Hamilton echoed the sentiment, urging clients to apply the same scrutiny to media budget management as they do to agency fees.
“Media billings are one of the largest cost centres a business has, yet often receive far less interrogation,” she said.
“An agency should be maximising every cent of that investment, driving more working media for the client, and eliminating hidden fees."
Hamilton said transparency here is just as critical as it is in remuneration.
In addition to contractual red flags, agency participation is also impacted by perceptions of process integrity.
Woolley noted that agency shortlists are often influenced by informal referrals or past relationships, leading some participants to suspect pre-determined outcomes.
“Many marketers are inclined to invite agencies recommended to them by industry colleagues and friends or agencies they have worked with previously, which can create a perception that the process has a foregone outcome,” he said.
Furthermore, lack of proper debriefs after a pitch, particularly for unsuccessful agencies, compounds dissatisfaction and fatigue.
“When making a final decision, marketers will neglect to provide the unsuccessful agencies with a suitable debrief, beyond simply informing them they are unsuccessful, leaving the agencies feeling they have wasted their time,” Woolley said.
Another layer of complexity comes in benchmarking fees, particularly as agencies shift toward output-based pricing models, influenced by automation and AI.
Woolley noted that this evolution is making it harder for marketers to compare costs accurately.
He said fee benchmarking isn’t just about hourly rates anymore. It now has to consider deliverables, output value, and the impact of automation.
With the drawbacks of traditional pitch processes becoming more evident, industry leaders are advocating for alternatives.
Hamilton is a proponent of independent agency reviews as a less disruptive option, offering structured assessments of current relationships without the upheaval of a full-market tender.
Woolley’s TrinityP3 offers a similar alternative through its Agency Commercial Review, used by marketers satisfied with their agency but still needing to demonstrate diligence.
"This examines the commercial, financial, legal, and performance aspects of the current arrangements and produces a scorecard for both the agency and the marketer,” he said.
The review aims to bring structure and intent back to the process with the goal of making pitches fast, focused and flexible.

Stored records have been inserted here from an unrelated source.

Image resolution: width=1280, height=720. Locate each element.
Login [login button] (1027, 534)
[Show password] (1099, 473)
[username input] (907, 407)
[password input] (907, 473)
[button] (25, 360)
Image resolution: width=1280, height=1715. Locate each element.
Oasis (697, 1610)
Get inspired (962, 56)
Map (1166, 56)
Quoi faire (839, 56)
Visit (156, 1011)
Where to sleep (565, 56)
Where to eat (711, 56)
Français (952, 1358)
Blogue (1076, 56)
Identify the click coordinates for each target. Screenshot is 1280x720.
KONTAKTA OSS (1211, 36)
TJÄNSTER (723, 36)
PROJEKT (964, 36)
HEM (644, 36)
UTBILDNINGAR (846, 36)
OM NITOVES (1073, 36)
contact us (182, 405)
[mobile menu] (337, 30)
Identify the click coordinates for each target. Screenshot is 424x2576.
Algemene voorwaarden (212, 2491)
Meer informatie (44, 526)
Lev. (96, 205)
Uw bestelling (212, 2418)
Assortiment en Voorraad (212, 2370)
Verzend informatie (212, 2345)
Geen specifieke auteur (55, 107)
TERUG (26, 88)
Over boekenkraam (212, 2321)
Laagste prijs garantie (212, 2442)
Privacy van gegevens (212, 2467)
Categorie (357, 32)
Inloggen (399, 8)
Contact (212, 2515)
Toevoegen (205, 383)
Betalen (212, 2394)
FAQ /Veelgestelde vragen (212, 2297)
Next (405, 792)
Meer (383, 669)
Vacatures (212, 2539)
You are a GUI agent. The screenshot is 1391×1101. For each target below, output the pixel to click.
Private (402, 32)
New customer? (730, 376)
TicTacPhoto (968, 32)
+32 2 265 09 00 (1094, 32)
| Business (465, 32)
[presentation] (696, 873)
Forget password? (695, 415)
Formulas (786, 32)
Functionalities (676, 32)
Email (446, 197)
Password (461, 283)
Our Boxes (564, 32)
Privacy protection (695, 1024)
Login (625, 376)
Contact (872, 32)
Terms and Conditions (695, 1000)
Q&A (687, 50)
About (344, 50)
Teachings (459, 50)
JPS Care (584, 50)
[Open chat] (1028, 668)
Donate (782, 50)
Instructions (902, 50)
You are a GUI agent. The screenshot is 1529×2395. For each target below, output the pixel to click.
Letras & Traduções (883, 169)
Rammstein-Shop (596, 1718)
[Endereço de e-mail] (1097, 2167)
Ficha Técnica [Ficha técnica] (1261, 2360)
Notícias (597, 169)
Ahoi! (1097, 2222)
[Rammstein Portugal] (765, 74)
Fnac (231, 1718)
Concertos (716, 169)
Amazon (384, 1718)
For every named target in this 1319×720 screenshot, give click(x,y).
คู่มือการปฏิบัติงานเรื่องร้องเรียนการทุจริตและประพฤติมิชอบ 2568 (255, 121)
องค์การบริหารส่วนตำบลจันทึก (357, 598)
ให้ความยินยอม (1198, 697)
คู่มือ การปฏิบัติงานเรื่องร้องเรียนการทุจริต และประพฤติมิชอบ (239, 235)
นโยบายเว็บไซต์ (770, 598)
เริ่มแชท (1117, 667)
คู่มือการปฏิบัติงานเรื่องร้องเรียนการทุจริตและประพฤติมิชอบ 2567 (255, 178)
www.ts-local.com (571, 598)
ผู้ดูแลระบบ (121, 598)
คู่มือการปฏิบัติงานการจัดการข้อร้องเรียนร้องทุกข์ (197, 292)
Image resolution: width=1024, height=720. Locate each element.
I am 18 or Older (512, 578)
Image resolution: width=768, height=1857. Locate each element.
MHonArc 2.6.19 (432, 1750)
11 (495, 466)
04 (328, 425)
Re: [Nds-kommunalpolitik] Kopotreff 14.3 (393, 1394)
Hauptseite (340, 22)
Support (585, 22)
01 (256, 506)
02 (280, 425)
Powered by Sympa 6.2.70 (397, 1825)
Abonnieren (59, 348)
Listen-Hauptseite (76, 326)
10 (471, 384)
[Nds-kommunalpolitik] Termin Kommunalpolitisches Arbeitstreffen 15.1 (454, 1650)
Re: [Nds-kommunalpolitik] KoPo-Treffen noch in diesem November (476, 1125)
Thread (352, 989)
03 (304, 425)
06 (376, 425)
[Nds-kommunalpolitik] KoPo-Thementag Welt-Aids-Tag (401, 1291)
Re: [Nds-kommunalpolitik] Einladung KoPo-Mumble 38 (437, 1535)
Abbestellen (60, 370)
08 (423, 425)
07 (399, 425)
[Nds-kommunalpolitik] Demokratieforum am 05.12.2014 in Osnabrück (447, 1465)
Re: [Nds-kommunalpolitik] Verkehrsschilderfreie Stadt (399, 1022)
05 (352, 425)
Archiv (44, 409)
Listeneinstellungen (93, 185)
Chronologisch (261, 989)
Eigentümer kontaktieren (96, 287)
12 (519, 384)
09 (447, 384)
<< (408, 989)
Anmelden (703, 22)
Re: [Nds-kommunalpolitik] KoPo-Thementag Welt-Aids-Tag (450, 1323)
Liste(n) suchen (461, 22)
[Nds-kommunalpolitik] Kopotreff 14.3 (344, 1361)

Despite the pitfalls, not all sentiment is negative.
Hamilton said that when done well, pitches can ‘reinvigorate partnerships’ and bring clarity and ambition to the forefront.
“It’s not just about evaluating the agency’s performance today, but about asking a fair and valid question about whether this is the partner that will set us up for success in the years ahead,” she said.
However, both Hamilton and Woolley stress that who runs the pitch matters.
Research from TrinityP3 indicates agencies are more satisfied with consultant or marketer-led processes than those led by procurement, which tend to over-index on cost and risk mitigation.
Hamilton said pitch quality directly impacts the energy and trust on both sides and that’s what sets the stage for strong, sustainable partnerships post-pitch.